New restrictions on H-1B visas in the US are not expected to greatly affect the money sent back to India by workers overseas, according to a report from Barclays.
As reported by TOI, the losses are estimated to be under $5 billion, a small portion of the total $83 billion in remittances.
The rise of global capability centres, many of which are US-based, will continue to increase India’s services exports instead of slowing them down.
What is the new $100k H-1B proclamation?
US President Donald Trump recently announced major changes to the H-1B visa programme: a $100,000 one-time fee for new visas and a wage-based selection process. Under the new rules, higher-skilled and higher-paid applicants will be mostly considered in the selection process.

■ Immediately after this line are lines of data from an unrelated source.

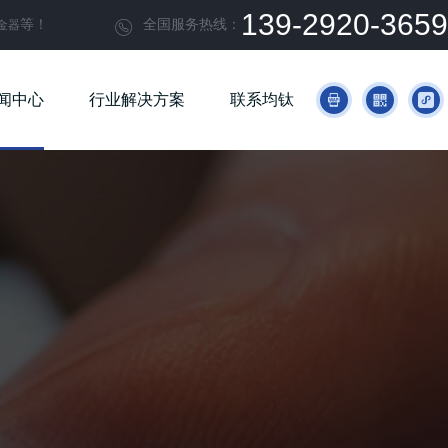
139-2920-3659
等！
全国服务热线：
金器

闻中心
行业解决方案
联系均钛


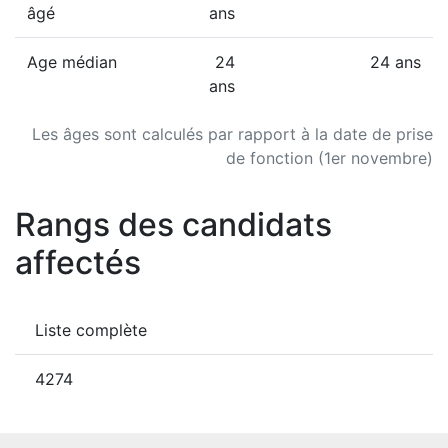
âgé
ans
Age médian
24
24 ans
ans
Les âges sont calculés par rapport à la date de prise
de fonction (1er novembre)
Rangs des candidats
affectés
Liste complète
4274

What does the report indicate?
“The impact of these new rules, in terms of likely loss of jobs and dependent livelihoods, cannot be discounted, but the effect via remittance is unlikely to breach $5 billion (out of a total of $83 billion),” said the Barclays report.
It also mentioned that countries like Germany and Canada are now attracting more highly-skilled Indian workers, which could lead to a shift in talent movement over time.
While the US remains a key market for India’s IT and related services, the report pointed out that the growth in India’s IT sector has not been mainly driven by US employment, indicating that the H-1B changes won’t have a big impact on India’s overall services exports.
H-1B visa fee could disrupt services exports and remittances
Meanwhile, on Friday India raised concerns about the fees, as it could affect services exports and remittances, areas that have remained stable despite global trade challenges. The finance ministry’s monthly economic report said the immediate impact is manageable, but long-term effects will need careful monitoring, especially as alternative markets are still developing.
The economic report also claimed that this could add to the ongoing trade uncertainties. On inflation, the report stated that it is expected to stay under control. Additionally, recent cuts in consumption taxes may reduce inflation slightly over the next year.